There are broader questions concerning governance, beyond the composition in respect of individual members. If I am reading the legislation correctly, it seems the CCAC can do quite a bit, including creating subcommittees and thinking in novel ways when it comes to its own governance. It is, therefore, a substantial institution that might want to develop a science-technology committee. I do not see why it could not do that, if the resources are available and I am reading the legislation correctly. Those are all things that should be usefully considered. The CCAC is just one entity, so it will need help and support and will need to be cognisant of, and draw on, the reports of the IPCC. It may even want to enrich collaborative links with the CCC in the UK in useful ways. The sky is the limit when it comes to novel thinking in the composition and governance of the CCAC. The legislation should reflect and enable those sorts of opportunities.

Moving to the question from the Chair regarding public bodies, it would take me a little while to scan through my knowledge of international climate change texts and how they treat that question. It is a broad query and a very good one. Given that we are concluding and in light of the breadth of that very good question, it is probably more useful if I emphasise that for me the bread and butter aspect of meaningfully engaging Irish public bodies in the transition process, as articulated in the legislation, lies in nailing down robustly articulated targets, which are ideally economy-wide. I refer to tweaking and refining the 2050 objective in the proposed section 3(1), getting carbon budgets nailed down, getting them just right, making them robust and perhaps thinking of how the UK does that. It will also be necessary to articulate the governance framework that will gradually drive the national transition which will impact on public bodies and drive private transformation. As we are concluding, I highlight that broader point.

In closing, I emphasise that this sort of approach will prepare us very well for all the sorts of things coming down the track at EU level, such as the EU climate law. We have our problems, especially regarding agriculture, but if we do not step up and really grapple with them now, and preferably in this legislation, we will be placed at even more of a disadvantage as things move forward quickly in the EU context. We must prepare our agriculture sector for those changes as best we can, as well as those other shocks and impacts that are coming. This legislation is the key to doing that. I ask the committee to excuse the slightly broad answer, but I am thankful for the question.

We are out of time. On behalf of the committee, I thank Mr. Church and Dr. Muinzer for attending for this worthwhile and thorough engagement. It will greatly assist us in our consideration of the draft Bill in the coming weeks.

I have a couple of technical questions. What is the deadline for people sending us in follow-up pieces?

It is 30 October.

I forgot to ask the witnesses if there are any good practices in legislation in respect of offsetting.

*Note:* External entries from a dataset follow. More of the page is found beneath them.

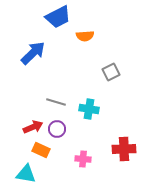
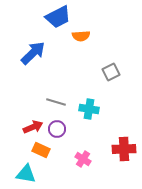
orange semicircle: moved 4 px left
pink cross: rotated 28 degrees clockwise
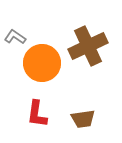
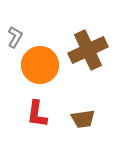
gray L-shape: rotated 85 degrees clockwise
brown cross: moved 4 px down
orange circle: moved 2 px left, 2 px down
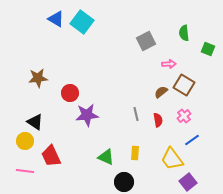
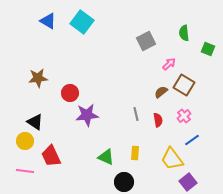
blue triangle: moved 8 px left, 2 px down
pink arrow: rotated 40 degrees counterclockwise
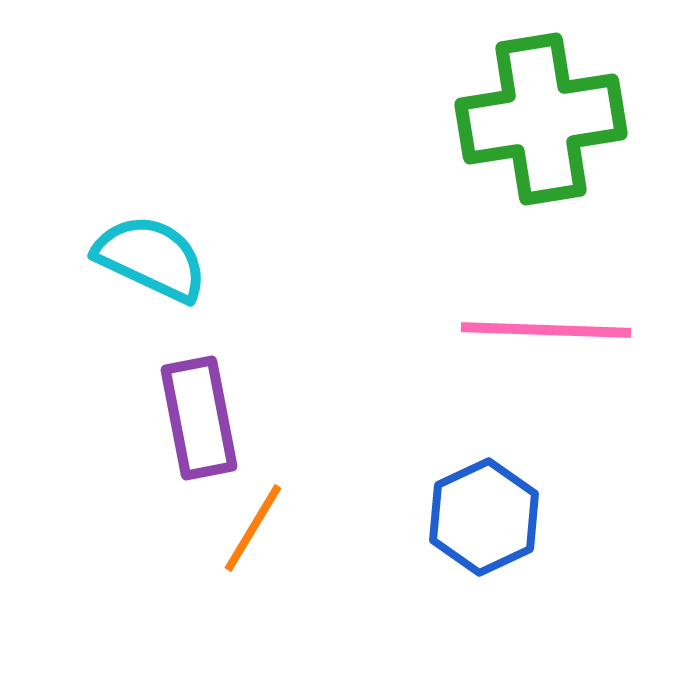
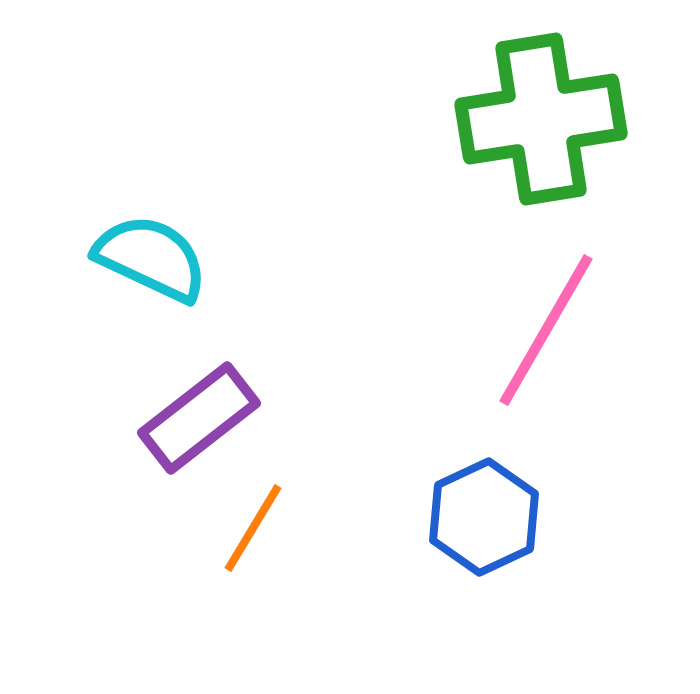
pink line: rotated 62 degrees counterclockwise
purple rectangle: rotated 63 degrees clockwise
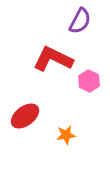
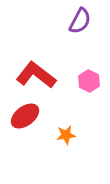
red L-shape: moved 17 px left, 16 px down; rotated 12 degrees clockwise
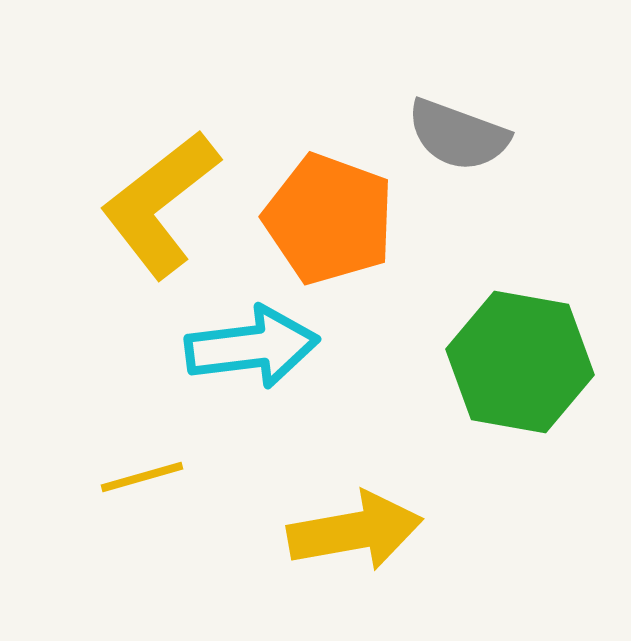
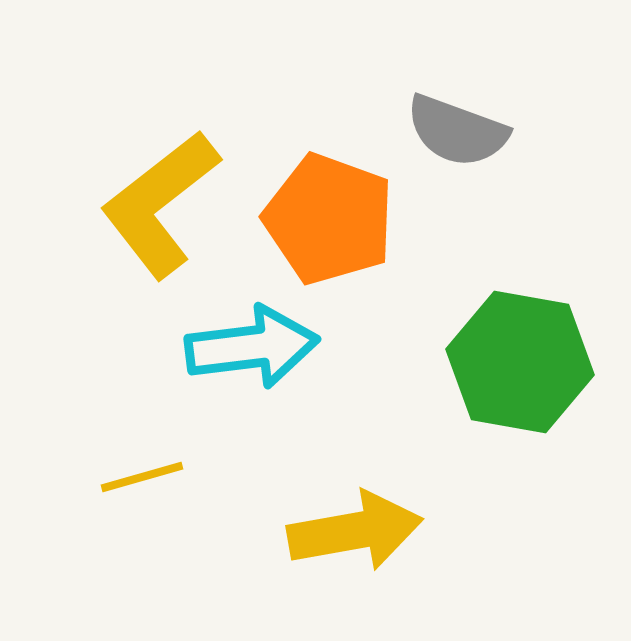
gray semicircle: moved 1 px left, 4 px up
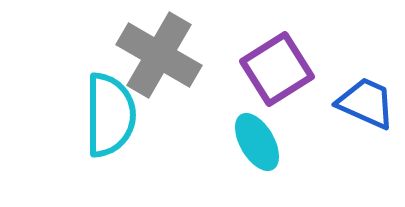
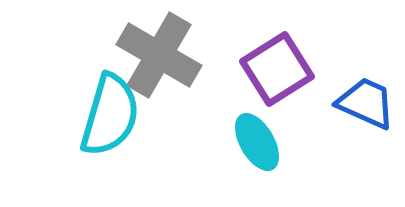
cyan semicircle: rotated 16 degrees clockwise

I am not sure if they picked up on that question.

I refer to limits regarding how much neutrality is based on offsetting. I do not know if there are good legislative examples.

If the witnesses can send in their observations in writing regarding the question of offsetting, we would welcome that. We will resume our pre-legislative scrutiny of the climate Bill tomorrow morning.

The joint committee adjourned at 3.29 p.m. until 11.30 a.m. on Wednesday, 28 October 2020.